Post by Graham Kennedy »

alexmann wrote:If and When a ship gets taken over surely the computer should be programmed to lock itself and all primary systems from used by unauthorised personel and possibly even disable environmental control to kill all invaders rather than simply cooperating?
Well, here's how I see this. A hard drive works by spinning a disc, and moving a sensor across it to scan magnetized areas in order to read information. Given the technology we've seen in Trek, it's not at all inconceivable that something like a tricorder could scan the surface of a computer's hard drive directly with its own sensors, rather than accessing it via the computer hardware. It's also not inconceivable that the tricorder could analyze that information and create a picture of what the software and data it finds is, and how it works.

It's also not inconceivable that it could rewrite the magnetized areas using its own systems. After all, they clearly have the ability to modify things at a distance - a transporter has systems which can reach across 40,000 km and pull individual atoms apart. Compared to that, magnetizing bits of a computer drive is pretty simple.

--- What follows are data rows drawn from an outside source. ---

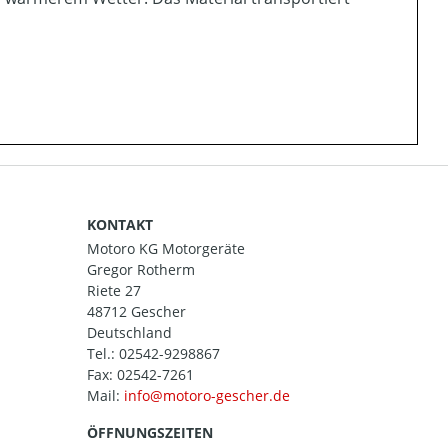
KONTAKT
Motoro KG Motorgeräte
Gregor Rotherm
Riete 27
48712 Gescher
Deutschland
Tel.:
02542-9298867
Fax: 02542-7261
Mail:
ÖFFNUNGSZEITEN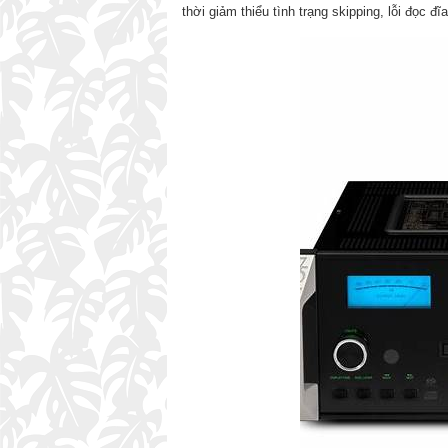
thời giảm thiểu tình trạng skipping, lỗi đọc đ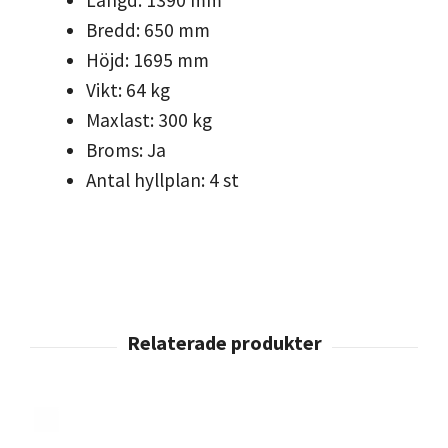
Längd: 1390 mm
Bredd: 650 mm
Höjd: 1695 mm
Vikt: 64 kg
Maxlast: 300 kg
Broms: Ja
Antal hyllplan: 4 st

With a method like this could totally bypass most anything we think of as computer security. Virus checkers, firewalls and such wouldn't know anything was happening. No doubt there are things you could defend against it - check the program you're about to run against a backup copy, for example. But then, how do you know the backup copy wasn't also altered?

And there's nothing to say this stuff couldn't also scan and change the contents of the RAM or even ROM and change those, too - literally rewrite the software as it is running.

The limiting factor to that would be how well can your tricorder (or whatever) analyze what it is scanning, and how clever is it in coming up with modifications that will work? Where I see that going is that there would be a sort of competing arms race... people devising software that is difficult to analyze and difficult to modify, other people devising systems that are better at beating those defences. You might also have sensor scramblers and such in operation around the computer cores, assuming that it didn't affect the core itself.

And if I remember right there's even support for this approach. When Paris was in Rain Robinson's lab in Future's End, he was able to scan her computer with his tricorder and then trash her data without ever touching the computer.